* _What is expected_: Among the entries below, find the line with "dan AFPI Gelar" and the line with "Фасад здания является". Return exactly those lines and every line between them, but no pictures.

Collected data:
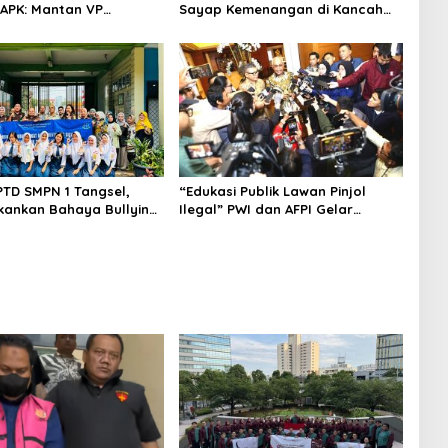
APK: Mantan VP
Sayap Kemenangan di Kancah
 Development
Internasional
an Tersangka
PTD SMPN 1 Tangsel,
“Edukasi Publik Lawan Pinjol
kankan Bahaya Bullying
Ilegal” PWI dan AFPI Gelar
arkotika
Workshop Jurnalistik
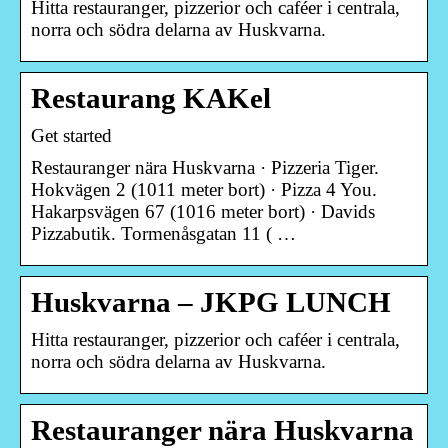
Hitta restauranger, pizzerior och caféer i centrala,
norra och södra delarna av Huskvarna.
Restaurang KAKel
Get started
Restauranger nära Huskvarna · Pizzeria Tiger.
Hokvägen 2 (1011 meter bort) · Pizza 4 You.
Hakarpsvägen 67 (1016 meter bort) · Davids
Pizzabutik. Tormenåsgatan 11 ( …
Huskvarna – JKPG LUNCH
Hitta restauranger, pizzerior och caféer i centrala,
norra och södra delarna av Huskvarna.
Restauranger nära Huskvarna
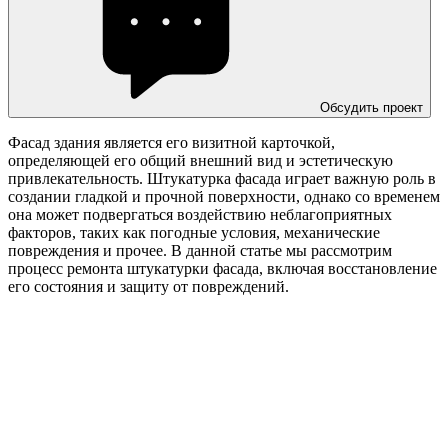
Обсудить проект
Фасад здания является его визитной карточкой,
определяющей его общий внешний вид и эстетическую
привлекательность. Штукатурка фасада играет важную роль в
создании гладкой и прочной поверхности, однако со временем
она может подвергаться воздействию неблагоприятных
факторов, таких как погодные условия, механические
повреждения и прочее. В данной статье мы рассмотрим
процесс ремонта штукатурки фасада, включая восстановление
его состояния и защиту от повреждений.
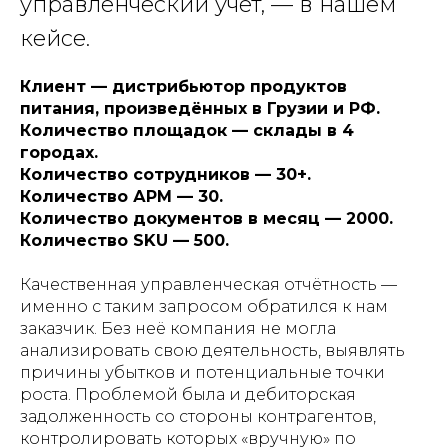
управленческий учёт, — в нашем
кейсе.
Клиент — дистрибьютор продуктов
питания, произведённых в Грузии и РФ.
Количество площадок — склады в 4
городах.
Количество сотрудников — 30+.
Количество АРМ — 30.
Количество документов в месяц — 2000.
Количество SKU — 500.
Качественная управленческая отчётность —
именно с таким запросом обратился к нам
заказчик. Без неё компания не могла
анализировать свою деятельность, выявлять
причины убытков и потенциальные точки
роста. Проблемой была и дебиторская
задолженность со стороны контрагентов,
контролировать которых «вручную» по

* _Solved problem_:
Ilegal” PWI dan AFPI Gelar
arkotika
Workshop Jurnalistik
Hitta restauranger, pizzerior och caféer i centrala,
norra och södra delarna av Huskvarna.
Restaurang KAKel
Get started
Restauranger nära Huskvarna · Pizzeria Tiger.
Hokvägen 2 (1011 meter bort) · Pizza 4 You.
Hakarpsvägen 67 (1016 meter bort) · Davids
Pizzabutik. Tormenåsgatan 11 ( …
Huskvarna – JKPG LUNCH
Hitta restauranger, pizzerior och caféer i centrala,
norra och södra delarna av Huskvarna.
Restauranger nära Huskvarna
Обсудить проект
Фасад здания является его визитной карточкой,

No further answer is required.